Learning to navigate in 3D environments Robots can navigate complex real-world environments by mapping the space with 3D reconstruction algorithms (i.e., SfM) and then planning their movements (Thrun, 2002; Fuentes-Pacheco et al., 2012) . While many important advances follow this line of work, ongoing work also shows the promise of learning map encodings and navigation policies directly from egocentric RGB-(D) observations (Gupta et al., 2017a; b; Savinov et al., 2018; Mishkin et al., 2019) . Current methods focus on the so-called PointGoal task: the agent is given a 2D displacement vector pointing to the goal location and must navigate through free space to get there.



Figure1: Waypoints for audio-visual navigation: Given egocentric audio-visual sensor inputs (depth and binaural sound), the proposed agent builds up both geometric and acoustic maps (top right) as it moves in the unmapped environment.
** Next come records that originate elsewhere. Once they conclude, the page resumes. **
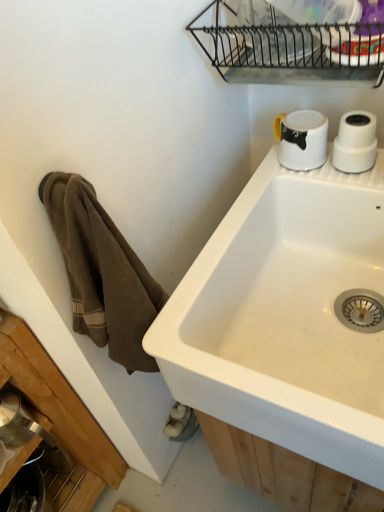 Question: Considering the relative positions of white ceramic sink at upper right and metallic wire rack at upper center in the image provided, is white ceramic sink at upper right in front of metallic wire rack at upper center?

Choices:
 (A) yes
 (B) no

Answer: (A)

Question: Can you confirm if white ceramic sink at upper right is taller than metallic wire rack at upper center?

Choices:
 (A) no
 (B) yes

Answer: (B)

Question: Does white ceramic sink at upper right have a smaller size compared to metallic wire rack at upper center?

Choices:
 (A) yes
 (B) no

Answer: (B)

Question: From a real-world perspective, does white ceramic sink at upper right stand above metallic wire rack at upper center?

Choices:
 (A) yes
 (B) no

Answer: (B)

Question: Would you say white ceramic sink at upper right is outside metallic wire rack at upper center?

Choices:
 (A) no
 (B) yes

Answer: (B)

Question: Is white ceramic sink at upper right thinner than metallic wire rack at upper center?

Choices:
 (A) no
 (B) yes

Answer: (A)

Question: Is white ceramic sink at upper right positioned before white glossy mug at upper right?

Choices:
 (A) no
 (B) yes

Answer: (B)

Question: Would you say white glossy mug at upper right is part of white ceramic sink at upper right's contents?

Choices:
 (A) no
 (B) yes

Answer: (A)

Question: Is white ceramic sink at upper right aimed at white glossy mug at upper right?

Choices:
 (A) yes
 (B) no

Answer: (B)

Question: Can you confirm if white ceramic sink at upper right is taller than white glossy mug at upper right?

Choices:
 (A) yes
 (B) no

Answer: (A)

Question: Is white ceramic sink at upper right touching white glossy mug at upper right?

Choices:
 (A) no
 (B) yes

Answer: (A)

Question: Can you confirm if white ceramic sink at upper right is shorter than white glossy mug at upper right?

Choices:
 (A) no
 (B) yes

Answer: (A)

Question: Considering the relative sizes of metallic wire rack at upper center and white ceramic sink at upper right in the image provided, is metallic wire rack at upper center bigger than white ceramic sink at upper right?

Choices:
 (A) no
 (B) yes

Answer: (A)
The agent learns encodings for the multi-modal inputs together with a modular navigation policy to find the sounding goal (e.g., phone ringing in top left corner room) via a series of dynamically generated audio-visual waypoints. For example, the agent in the bedroom may hear the phone ringing, identify that it is in another room, and decide to first exit the bedroom. It may then narrow down the phone location to the dining room, decide to enter it, and subsequently find it. Whereas existing hierarchical navigation methods rely on heuristics to determine subgoals, our model learns a policy to set waypoints jointly with the navigation task.